- [TASK ITEM]:
Every line of the following records that includes "pode" should be copied.

- [SOURCE DATA]:
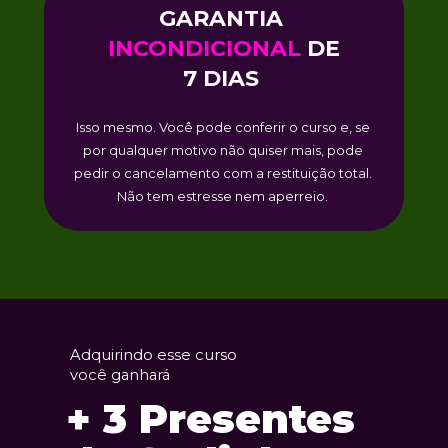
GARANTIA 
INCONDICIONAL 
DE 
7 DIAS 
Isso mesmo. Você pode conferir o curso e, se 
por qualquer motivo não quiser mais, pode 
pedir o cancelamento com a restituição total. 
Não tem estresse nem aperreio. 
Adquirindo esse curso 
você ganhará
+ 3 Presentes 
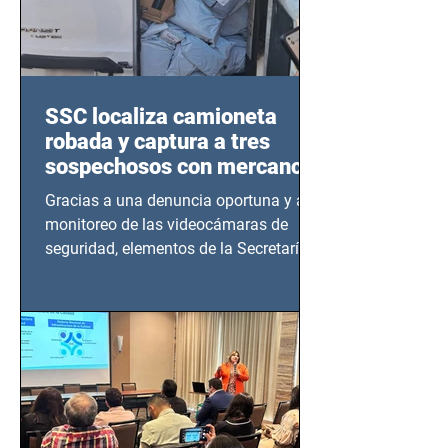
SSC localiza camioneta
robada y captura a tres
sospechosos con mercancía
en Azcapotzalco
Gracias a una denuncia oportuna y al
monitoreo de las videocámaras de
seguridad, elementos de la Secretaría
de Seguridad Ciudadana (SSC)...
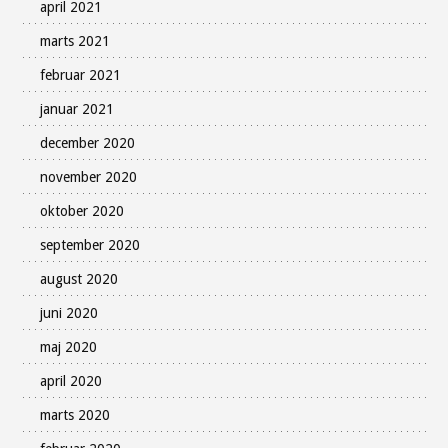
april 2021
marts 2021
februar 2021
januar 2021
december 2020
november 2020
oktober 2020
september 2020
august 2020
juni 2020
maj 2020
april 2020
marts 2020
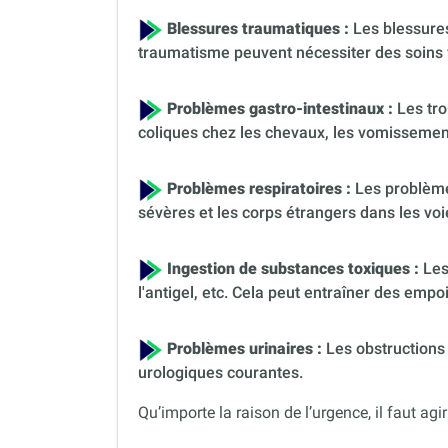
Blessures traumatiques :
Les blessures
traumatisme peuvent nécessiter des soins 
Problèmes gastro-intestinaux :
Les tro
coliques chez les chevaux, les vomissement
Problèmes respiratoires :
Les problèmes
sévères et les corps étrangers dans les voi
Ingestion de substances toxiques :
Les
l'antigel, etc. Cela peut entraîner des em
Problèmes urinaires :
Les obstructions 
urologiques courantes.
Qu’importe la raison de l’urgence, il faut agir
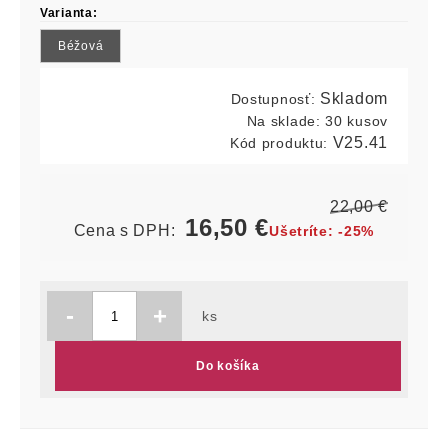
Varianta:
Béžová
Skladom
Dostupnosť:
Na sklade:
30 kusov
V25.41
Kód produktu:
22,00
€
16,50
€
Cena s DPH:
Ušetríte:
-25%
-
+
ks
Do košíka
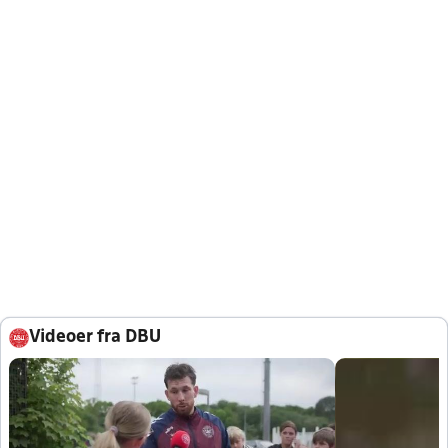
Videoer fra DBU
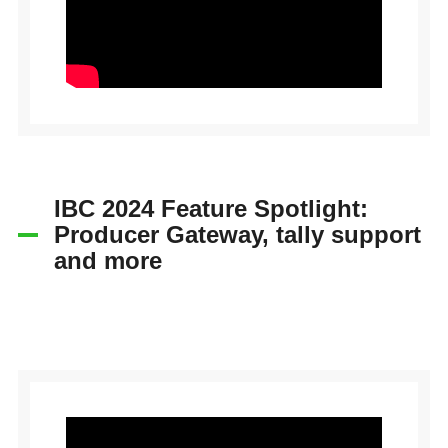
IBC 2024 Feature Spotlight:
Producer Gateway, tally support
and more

- [THE COMPLETED TASK]:
Isso mesmo. Você pode conferir o curso e, se 
por qualquer motivo não quiser mais, pode 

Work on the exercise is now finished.